Why EVA5 for advanced endoscopy procedures such as POEM?

During advanced GI endoscopy procedures, such as POEM, the ultra-low flow setting provides the lowest continuous CO2 insufflation flow rate in the industry at 0.8 liters per minute. This allows the physician to safely insufflate through the endoscope and perform the procedure while maintaining visualization within the tunnel.

Why EVA5 for general GI and other endoscopic procedures?

During other GI endoscopy procedures, the EVA5 has three other flow settings to allow for robust continuous CO2 insufflation flow up to 3.6 liters per minute.

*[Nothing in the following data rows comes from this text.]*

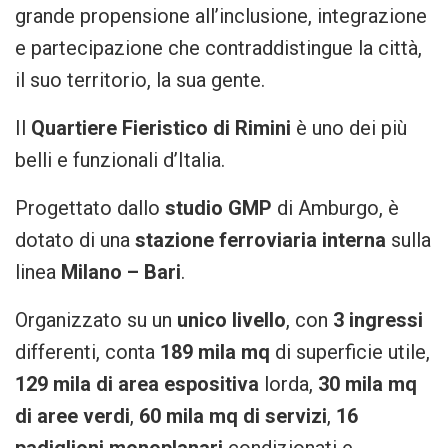
grande propensione all’inclusione, integrazione
e partecipazione che contraddistingue la città,
il suo territorio, la sua gente.
Il
Quartiere Fieristico di Rimini
è uno dei più
belli e funzionali d’Italia.
Progettato dallo
studio GMP
di Amburgo, è
dotato di una
stazione ferroviaria interna
sulla
linea
Milano – Bari
.
Organizzato su un
unico livello
, con
3 ingressi
differenti, conta
189 mila mq
di superficie utile,
129 mila di area espositiva
lorda,
30 mila mq
di aree verdi
,
60 mila mq di servizi
,
16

This allows the physician to insufflate through the endoscope for larger lumens such as the esophagus, stomach, duodenum, and colon.

Four, pre-set flow rates allow for multiple options

Allows for the use of standard Luer-style CO2 tubing sets

Compact design fits on traditional scope towers and carts

EVA15 Insufflator Features

EVA15 maintains continuous pressure up to 25 mmHg
Insufflator adjusts flow and automatically compensates for pressure changes throughout the procedure.

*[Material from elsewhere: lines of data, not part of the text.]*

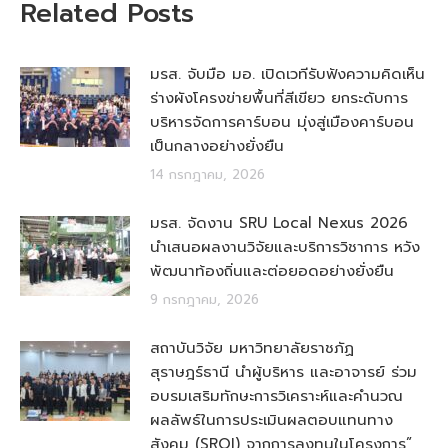
Related Posts
มรส. จับมือ มอ. เปิดเวทีรับฟังความคิดเห็น
ร่างผังโครงข่ายพื้นที่สีเขียว ยกระดับการ
บริหารจัดการคาร์บอน มุ่งสู่เมืองคาร์บอน
เป็นกลางอย่างยั่งยืน
14 กรกฎาคม, 2026
มรส. จัดงาน SRU Local Nexus 2026
นำเสนอผลงานวิจัยและบริการวิชาการ หวัง
พัฒนาท้องถิ่นและต่อยอดอย่างยั่งยืน
9 กรกฎาคม, 2026
สถาบันวิจัย มหาวิทยาลัยราชภัฏ
สุราษฎร์ธานี นำผู้บริหาร และอาจารย์ ร่วม
อบรมเสริมทักษะการวิเคราะห์และคำนวณ
ผลลัพธ์ในการประเมินผลตอบแทนทาง
สังคม (SROI) จากการลงทุนในโครงการ”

PABI gives control to the physician
Pedal-activation allows the physician to control the upper and lower pressure settings of the insufflator to ensure the luminal tension is appropriate for the procedure.

Can be used in any scope tower or as stand-alone units
Both insufflators can be installed using wall CO2, or set up as a stand-alone unit, using a CO2 bottle for mobility.

Easy setup and minimal input required
Setup takes minimal time and the staff can easily adjust pressures as needed throughout the procedure.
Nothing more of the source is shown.